When I run the model using package mclust
, which optimizes the model based on BIC, I don't get any such alert.
> library(mclust)
> clustBIC <- mclustBIC(df)
> summary(clustBIC, data = df)
classification table:
1 2
141 59
best BIC values:
VEV,2 VEV,3 EEV,3
-4562.286 -4706.190 -5655.783
If anyone can shed a bit of light on the above alerts, it would be much appreciated. I was also planning on using the script found in the poLCA
documentation to run multiple iterations of the model until the log-likelihood is maximized. However it's computationally intensive and I'm afraid the process will crash before I have a chance to post this. Sorry in advance if I've missed something obvious here; I'm new to cluster analysis.
Best Answer
polca and mclust both performs Model-based cluster analysis, based on finite mixture models. However, polca is designed for Latent Class Analysis (LCA) which is the name for a particular class of mixture models suitable for categorical (polytomous) data. On the converse, mclust estimates Gaussian mixtures, so is suitable for quantitative variables.
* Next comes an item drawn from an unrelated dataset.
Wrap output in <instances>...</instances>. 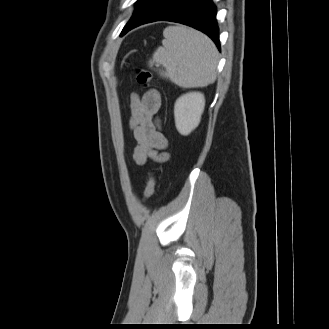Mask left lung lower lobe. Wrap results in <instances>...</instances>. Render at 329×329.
Returning a JSON list of instances; mask_svg holds the SVG:
<instances>
[{"mask_svg":"<svg viewBox=\"0 0 329 329\" xmlns=\"http://www.w3.org/2000/svg\"><path fill=\"white\" fill-rule=\"evenodd\" d=\"M216 8L211 0H145L137 7L121 35L155 21H172L191 26L208 35L220 50Z\"/></svg>","mask_w":329,"mask_h":329,"instance_id":"obj_1","label":"left lung lower lobe"}]
</instances>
You should choose between the two classes of models by analyzing the nature and structure of your variables. Note that with LCA you are considering the variables as qualitative, that is, the information about the ordering of the modalities is ignored.
As regards to poLCA, you have too many unique values in each variable for the model to be identifiable. The number of independent parameters is related to the number of modalities (what you called unique values) of each variable and must be lower than the number of distinct configurations of the variables (in your case distinct observed 5-ples of outcomes among the units, which is $\leq 200$). In particular, if $m_a$, $m_b$, $m_c$ are the numbers of modalities for a 3-variables models with $k$ Latent Classes, then the number of independent parameters is: $$ (k-1)+ k\cdot[(m_a-1)+(m_b-1)+(m_c-1)] $$ So, yes: if you want to use LCA, you need to aggregate the modalities in order to reduce the number of parameters.
Btw, to run poLCA multiple times, you can simply use the nrep option.